= Exercise details =
The lines to copy are those holding the string "vilken" in the entries below.
**** Data to use ****
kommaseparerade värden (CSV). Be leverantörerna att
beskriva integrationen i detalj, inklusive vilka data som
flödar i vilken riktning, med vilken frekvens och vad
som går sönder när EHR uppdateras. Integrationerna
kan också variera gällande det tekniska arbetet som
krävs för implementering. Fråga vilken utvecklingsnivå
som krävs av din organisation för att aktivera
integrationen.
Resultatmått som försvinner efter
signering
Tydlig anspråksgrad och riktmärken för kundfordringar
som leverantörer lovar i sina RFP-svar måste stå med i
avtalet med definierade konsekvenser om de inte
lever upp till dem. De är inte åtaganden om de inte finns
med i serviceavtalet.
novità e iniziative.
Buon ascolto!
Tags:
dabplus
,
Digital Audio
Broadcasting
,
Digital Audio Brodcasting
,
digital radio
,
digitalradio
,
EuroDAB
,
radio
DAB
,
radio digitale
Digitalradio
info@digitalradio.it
****
**** Data to use ****
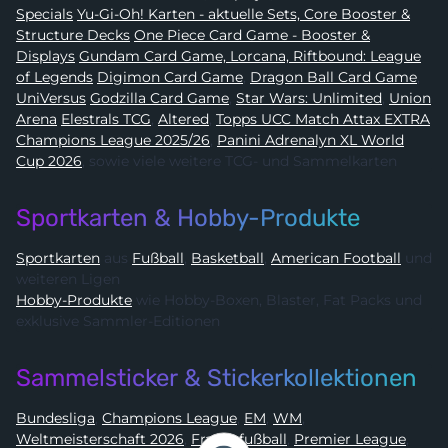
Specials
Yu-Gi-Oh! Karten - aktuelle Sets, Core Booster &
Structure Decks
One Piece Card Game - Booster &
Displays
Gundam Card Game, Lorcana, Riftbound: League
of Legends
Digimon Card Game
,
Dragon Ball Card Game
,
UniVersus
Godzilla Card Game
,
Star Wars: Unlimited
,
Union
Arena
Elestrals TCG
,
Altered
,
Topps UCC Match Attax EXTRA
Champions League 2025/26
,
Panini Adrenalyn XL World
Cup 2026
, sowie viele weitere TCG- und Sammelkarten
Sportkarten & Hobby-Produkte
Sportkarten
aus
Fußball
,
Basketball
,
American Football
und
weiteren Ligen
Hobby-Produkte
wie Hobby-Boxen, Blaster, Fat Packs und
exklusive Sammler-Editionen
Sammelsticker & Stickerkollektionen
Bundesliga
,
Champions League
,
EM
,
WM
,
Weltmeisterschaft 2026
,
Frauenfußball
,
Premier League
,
****
= Response to this task =
flödar i vilken riktning, med vilken frekvens och vad
krävs för implementering. Fråga vilken utvecklingsnivå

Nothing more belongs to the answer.